Bergquist guesses that most of her customers have a background “just below middle income. I’d put them on the leftist liberal side of the spectrum. I would suspect that the students are perhaps coming from families that are more conservative than they themselves are. There’s such delight in purchasing these posters, it’s like they’re getting some certain rebellious glee out of it; you just get that feeling. I could see a lot of them doing it as a sort of fuck-you to the parents.” Walsh elaborates: “I think most of the kids come from churchgoing families, and they might be feeling a bit rebellious.”

My responders differed from the saleswoman’s sketch in terms of income. As a group, they were overwhelmingly middle-class—that’s how a dozen of them typified themselves, with three calling themselves upper-middle-class, three lower-middle, and two lower-class. (Three, each in different income groups, made sure to mention that they’d fallen a notch due to college costs.) Walsh may have a point about religion; a dozen cited it as either in their background or current life: Christian, Catholic, Lutheran Protestant, Southern Baptist. Three others claimed, vaguely, to be “spiritual.” There were three atheists and four agnostics.

Bergquist’s guesses were pretty spot on when it came to politics, though: Eighteen respondents cast themselves in a spectrum ranging from moderately liberal to strongly liberal, with only four describing themselves as “indifferent,” “moderate,” or “nonpolitical.” Several liberals made comments along the lines of, “I’m a Democrat because of no better choices that would make an impact.” No one described themselves, flatly, as conservative, though one wrote, “I’m pretty new age politically. Liberal Republican, conservative Democrat.” Twelve respondents described their families as conservative (seven people), or split between liberal and conservative (five). Seven people reported being from liberal families—the same number as conservative. Two claimed to be more conservative than their families though, again, nobody claimed to be conservative themselves. (“My family is WAY more liberal and hippie than I,” one wrote.) Only two painted their families as politically neither/nor.

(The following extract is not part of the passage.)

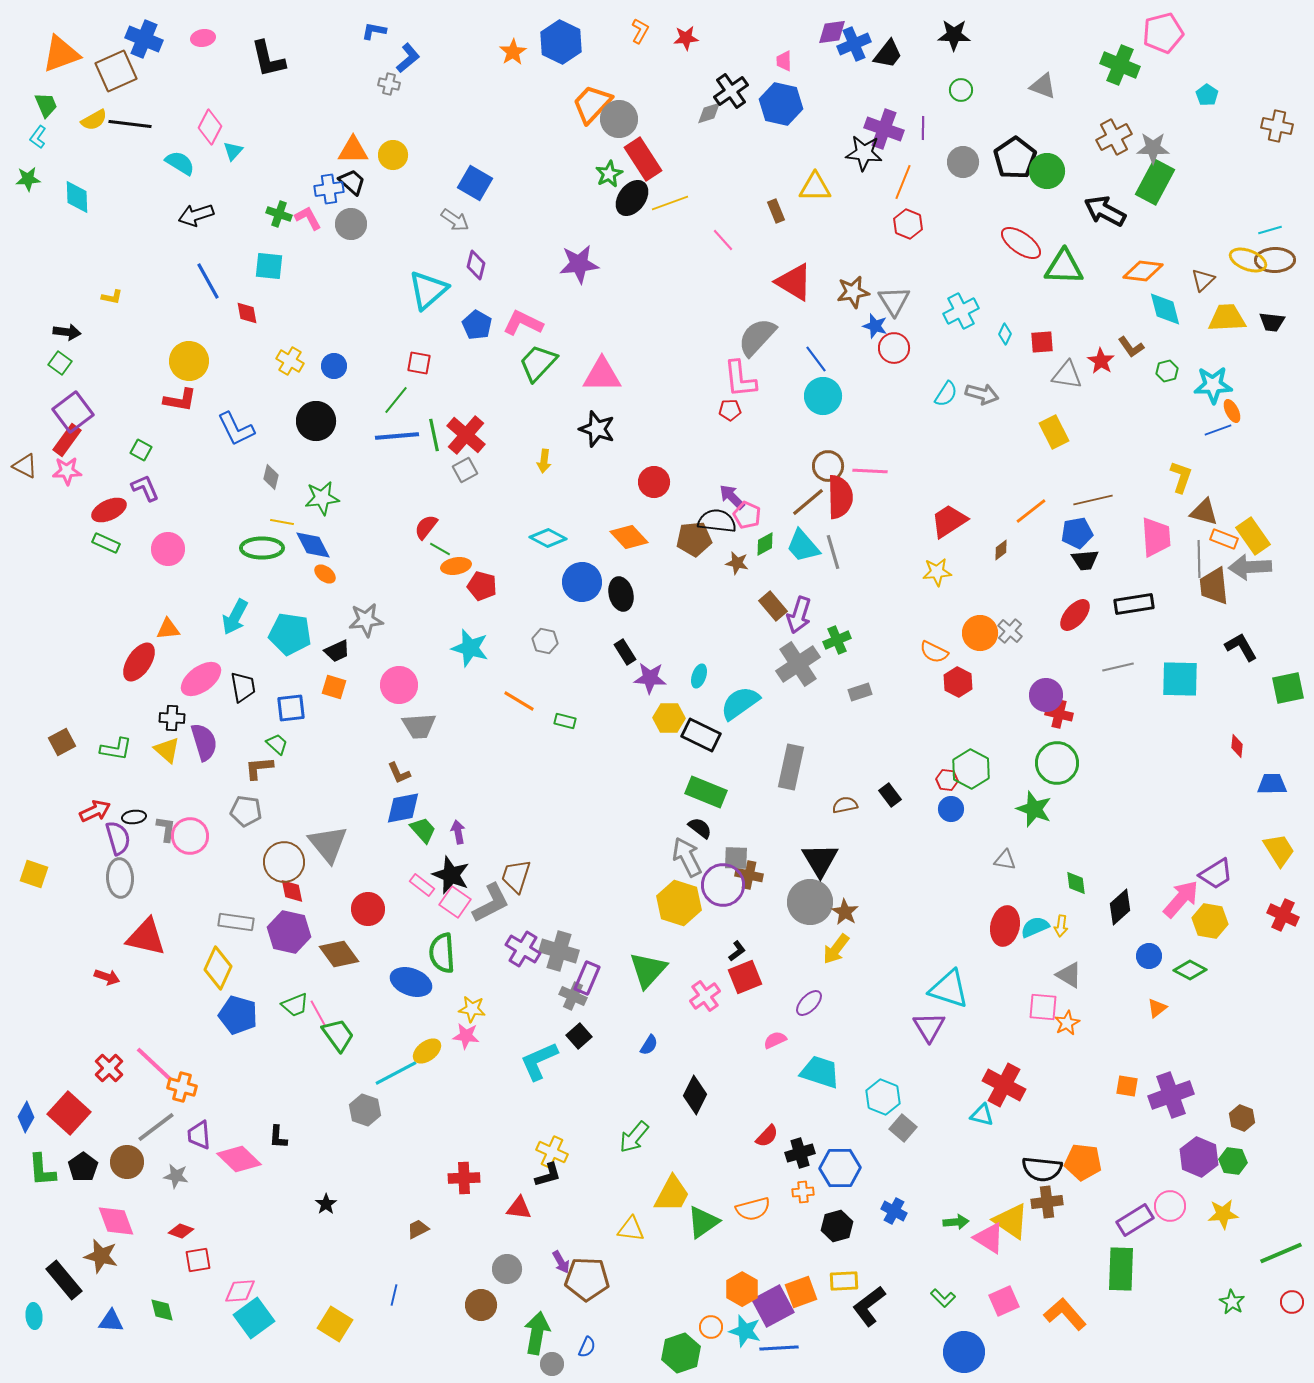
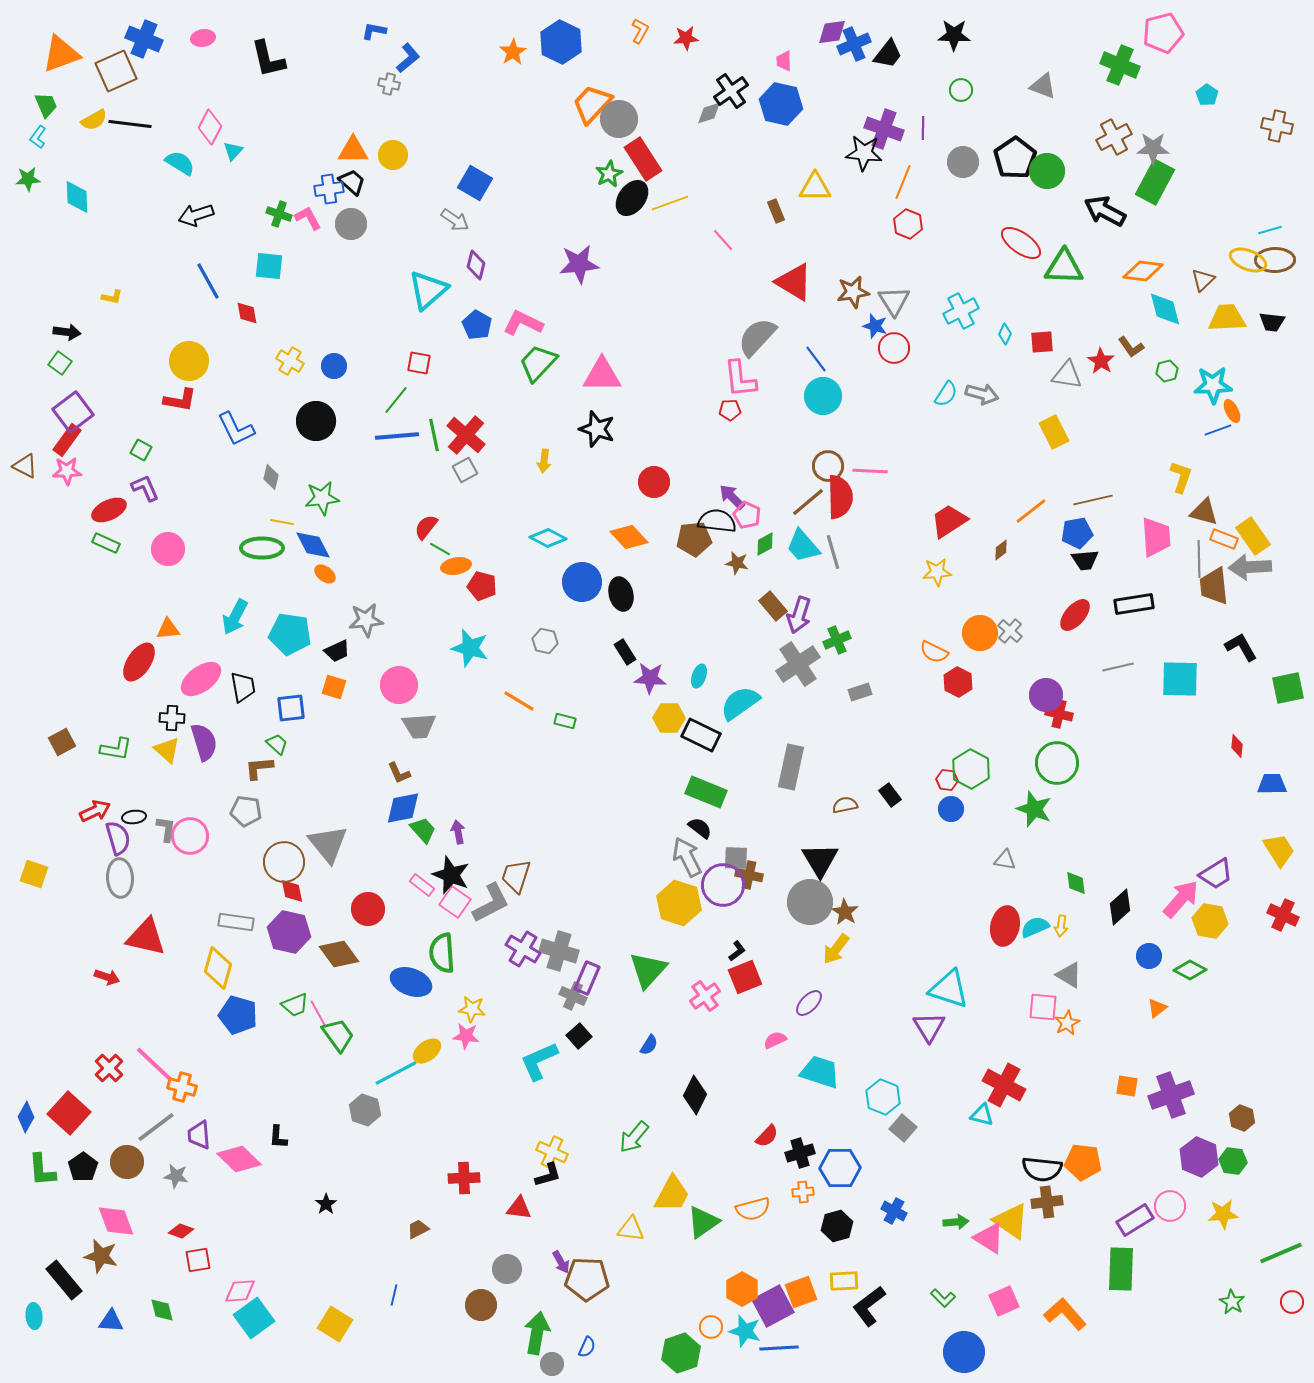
yellow diamond at (218, 968): rotated 9 degrees counterclockwise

One question I asked about the students’ campus activities was in fact a very flimsy ruse to find out whether or not they played hacky sack or Frisbee. Though I found out that 12 students involved in campus activities, and 12 were not, I was disappointed that no one took the hacky sack or Frisbee bait. My next question related to drinking, smoking weed, and taking other drugs. Only three responded that they don’t drink; 17 do, only six of them rarely or occasionally. Harder drugs were mentioned by only ten respondents: seven use them (two occasionally, five regularly), three don’t.

At one point in our conversation, Marisa Bergquist guessed that her students “probably smoke weed, talk about smoking weed, and listen to Bob Marley.” She said she tends to overhear bits of conversation in which the students “talk about what they did last night. They look at the poster and they see the blunt and say, ‘Oh shit, that looks awesome. Let’s do that later.’”

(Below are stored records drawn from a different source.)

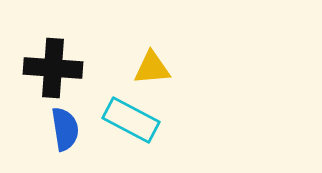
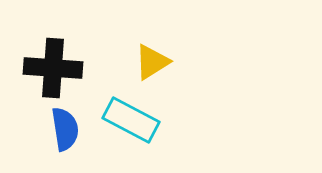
yellow triangle: moved 6 px up; rotated 27 degrees counterclockwise
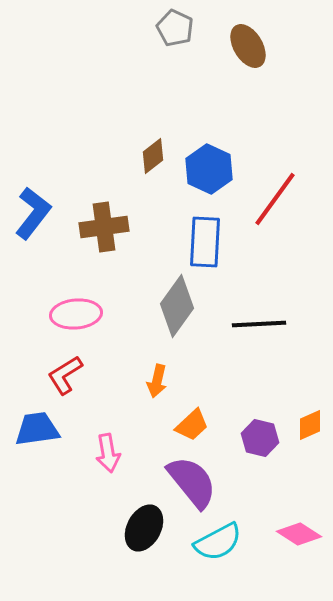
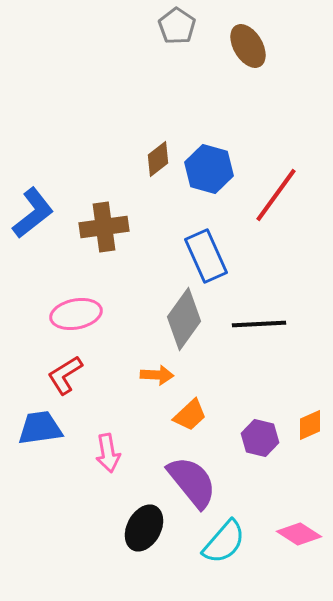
gray pentagon: moved 2 px right, 2 px up; rotated 9 degrees clockwise
brown diamond: moved 5 px right, 3 px down
blue hexagon: rotated 9 degrees counterclockwise
red line: moved 1 px right, 4 px up
blue L-shape: rotated 14 degrees clockwise
blue rectangle: moved 1 px right, 14 px down; rotated 27 degrees counterclockwise
gray diamond: moved 7 px right, 13 px down
pink ellipse: rotated 6 degrees counterclockwise
orange arrow: moved 6 px up; rotated 100 degrees counterclockwise
orange trapezoid: moved 2 px left, 10 px up
blue trapezoid: moved 3 px right, 1 px up
cyan semicircle: moved 6 px right; rotated 21 degrees counterclockwise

Nobody wrote those words on my questionnaires, but Bergquist is still spot on. Only two students claimed to not smoke weed. Six used to but don’t anymore, five only do it occasionally, and ten smoke regularly. Which means 21 out of 24 randomly-spammed Bob Marley poster-owning college students are very, very familiar with the sweet Mary Jane. Well, as Field Maloney or The Onion might say, “Duh.” But here’s something interesting. The people who agreed to be surveyed have no problem copping to their use of controlled substances. But there is still a stigma about the poster-owners as a group, within the group: No one wants to admit to playing hacky sack or Frisbee.

Ricky Walsh points out that “Games like hacky sack and Frisbee are geared toward a more hippie crowd; someone like that is more apt to buy a Grateful Dead poster.” But where smoking weed and listening to reggae in American colleges used to be enough to brand you a hippie, those things are de rigueur now whether you’re a punk, a Rasta, a hip-hop fan, or a raver—for many if not most American musical-based subcultures. The sublimation of rebellion into habit, outrage into lifestyle, may for some be the most insidious aspect of Marley Posterdom. Everybody else is doing it, so why can’t we? “There are kids [where] you don’t know why they’re buying a Marley poster, because they’re also buying this religious poem, ‘Footprints,’” says Walsh.

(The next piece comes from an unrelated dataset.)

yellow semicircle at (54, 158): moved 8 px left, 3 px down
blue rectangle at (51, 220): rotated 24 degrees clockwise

Hacky sack and Frisbee marathons, though—that’s how you annoy people, by sticking to the most unreconstructed, or maybe unreconstructable, aspects of your sect. You fly your freak flag high, especially if that flag comes in the form of a rosin bag you kick around on the quad.

But how many people devote themselves to subcultures? Not very many, comparatively—that’s why they’re subcultures and not the main culture. How, then, can we be surprised by this? Walsh said that the students he sold posters to are “probably pretty casual music fans. I don’t think anyone is very serious. They probably have a very small spectrum: Marley and Pink Floyd and Led Zeppelin.” But this is an indictment only if we expect college students to be as fanatical about music as we are—and why would we expect that?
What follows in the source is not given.